Classification of expenditure

90. Forest expenditure is either "revenue" or "capital." The broad principles to be observed in the distribution over capital and revenue heads of charges in the department are set out below :

E. D. C. 67 and F.A.C. Appendix I.

(i) The question whether any particular expenditure in a commercial undertaking is debitable to "capital" or to "revenue" is determined in the case of a new undertaking by the consideration that all initial outlay on first construction and equipment and all outlay on maintenance thereof, until the undertaking reaches a "productive" stage, are a "capital" charge, and, in the case of an existing undertaking, by consideration that expenditure which improves the earning capacity of the undertaking, equivalent in the case of a forest to the yield capacity is a "capital" charge and that which merely maintains the earning capacity at its previous level is a "revenue" charge.

(ii) In accordance with the principle enunciated above, the following expenditure should be deemed "capital."

Initial outlay, e.g. :

(a) The cost of all operations in connection with the increase of the area under forest growth or the introduction of organized working, e.g. :

(1) Purchase of land for plantations and forest purposes and cash compensation for extinction of forest rights;

(2) Expenditure on forest settlements and demarcation;

(3) Initial expenditure on the creation of new plantations; but not expenditure on their maintenance or on replacing a forest crop, natural or artificial;

(4) Cost of compiling working plans and carrying out regular forest surveys by professional agency.

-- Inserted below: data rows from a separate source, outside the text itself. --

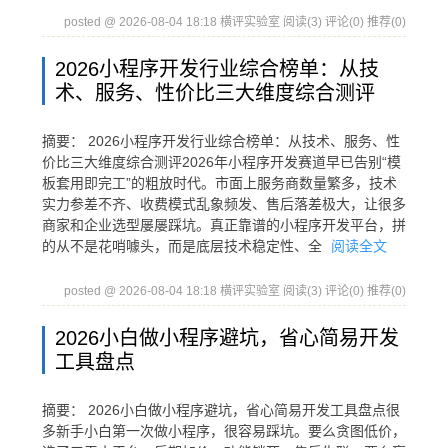
posted @ 2026-08-04 18:18 横评实验室
阅读(3)
评论(0)
推荐(0)
2026小程序开发行业综合榜单：从技
术、服务、性价比三大维度综合测评
摘要： 2026小程序开发行业综合榜单：从技术、服务、性
价比三大维度综合测评2026年小程序开发赛道早已告别“模
板套用即完工”的粗放时代。市面上服务商数量繁多，技术
实力参差不齐、收费模式乱象频发、售后落差极大，让很多
商家和企业选型屡屡踩坑。真正靠谱的小程序开发平台，拼
的从不是花哨噱头，而是底层技术稳定性、全
阅读全文
posted @ 2026-08-04 18:18 横评实验室
阅读(3)
评论(0)
推荐(0)
2026小白做小程序避坑，省心简易开发
工具盘点
摘要： 2026小白做小程序避坑，省心简易开发工具盘点很
多新手小白第一次做小程序，很容易踩坑。要么贪图低价，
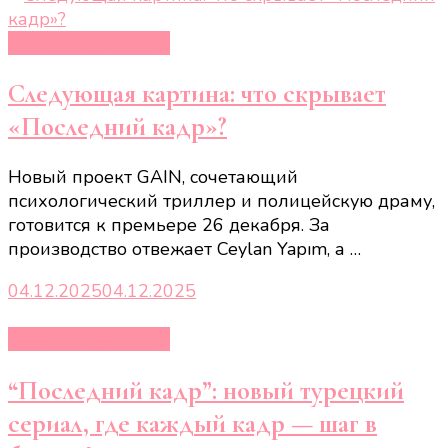
Турецкие сериалы
Следующая картина: что скрывает
«Последний кадр»?
Новый проект GAIN, сочетающий
психологический триллер и полицейскую драму,
готовится к премьере 26 декабря. За
производство отвежает Ceylan Yapım, а …
04.12.2025
04.12.2025
Турецкие сериалы
“Последний кадр”: новый турецкий
сериал, где каждый кадр — шаг в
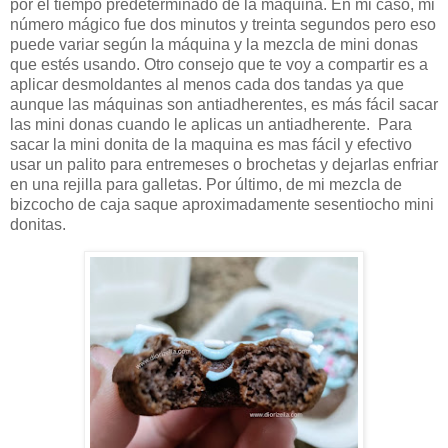
por el tiempo predeterminado de la máquina. En mi caso, mi
número mágico fue dos minutos y treinta segundos pero eso
puede variar según la máquina y la mezcla de mini donas
que estés usando. Otro consejo que te voy a compartir es a
aplicar desmoldantes al menos cada dos tandas ya que
aunque las máquinas son antiadherentes, es más fácil sacar
las mini donas cuando le aplicas un antiadherente. Para
sacar la mini donita de la maquina es mas fácil y efectivo
usar un palito para entremeses o brochetas y dejarlas enfriar
en una rejilla para galletas. Por último, de mi mezcla de
bizcocho de caja saque aproximadamente sesentiocho mini
donitas.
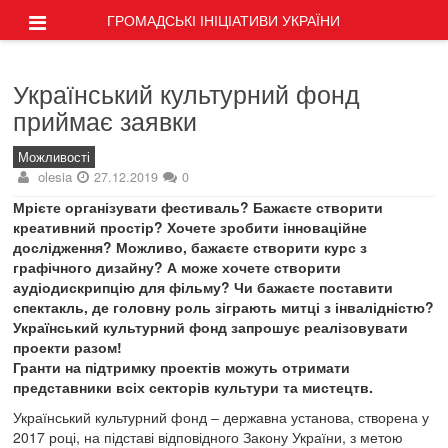
ГРОМАДСЬКІ ІНІЦІАТИВИ УКРАЇНИ
Український культурний фонд
приймає заявки
Можливості
olesia
27.12.2019
0
Мрієте організувати фестиваль? Бажаєте створити
креативний простір? Хочете зробити інноваційне
дослідження? Можливо, бажаєте створити курс з
графічного дизайну? А може хочете створити
аудіодискрипцію для фільму? Чи бажаєте поставити
спектакль, де головну роль зіграють митці з інвалідністю?
Український культурний фонд запрошує реалізовувати
проекти разом!
Гранти на підтримку проектів можуть отримати
представники всіх секторів культури та мистецтв.
Український культурний фонд ‒ державна установа, створена у
2017 році, на підставі відповідного Закону України, з метою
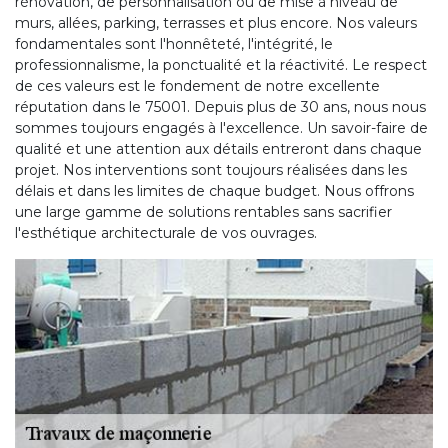
rénovation, de personnalisation ou de mise à niveau de
murs, allées, parking, terrasses et plus encore. Nos valeurs
fondamentales sont l'honnêteté, l'intégrité, le
professionnalisme, la ponctualité et la réactivité. Le respect
de ces valeurs est le fondement de notre excellente
réputation dans le 75001. Depuis plus de 30 ans, nous nous
sommes toujours engagés à l'excellence. Un savoir-faire de
qualité et une attention aux détails entreront dans chaque
projet. Nos interventions sont toujours réalisées dans les
délais et dans les limites de chaque budget. Nous offrons
une large gamme de solutions rentables sans sacrifier
l'esthétique architecturale de vos ouvrages.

(b) The cost of first construction and equipment and of first supply of all appliances and appurtenances necessary for working the forests, e.g. :

(1) construction of permanent roads, tram-ways, bridges, houses, canals, timber slides, saw mills, factories, etc.;

(2) equipment of houses, saw mills, factories, etc.;

(3) purchase of live-stock, stores, tools and plant, etc.

(c) The cost of construction of any work by Government under section 35 of the Forest Act (Act XVI of 1927) on forests and lands which are not the property of Government.

(iii) "Revenue" expenditure comprises, besides working expenses incurred on the production of revenue and on the realization thereof, all charges that are necessary for the maintenance of forest (after they have commenced to yield revenue) up to a proper standard of efficiency, i.e. the cost of all operations in connection with the conservation and regeneration of forests, including the replacing of forest crops by artificial means, after harvesting, which may be required from year to year to maintain the forests in a state of normal efficiency. Thus the following expenditure will usually be "revenue" :

(a) The cost of tending operations, e.g. thinnings, improvement fellings, cleaning, creeper-cutting stubbing out kana grass, etc.

(b) The cost of all measures for inducing and aiding natural reproduction, e.g. clearing undergrowth, collecting and burning the debris of fellings, hoeing the soil prior to the seed fall, artificial filling of gaps to supplement natural reproduction, re-opening trenches in order to stimulate the production of root suckers, and so forth.

(c) The cost of protection of forests from fire, from unauthorized grazing and fellings, from insects and fungoid attacks, etc.

(d) The cost of any renewal or replacement of the items mentioned in (ii) (b) above rendered necessary by ordinary wear and tear or depreciation or natural death.

(e) The cost of maintaining all Government forests.

NOTE—In doubtful cases the determination whether a particular form of forest expenditure is of a "revenue" or "capital" nature should be based on the application of the principle enunciated in clause (i) above.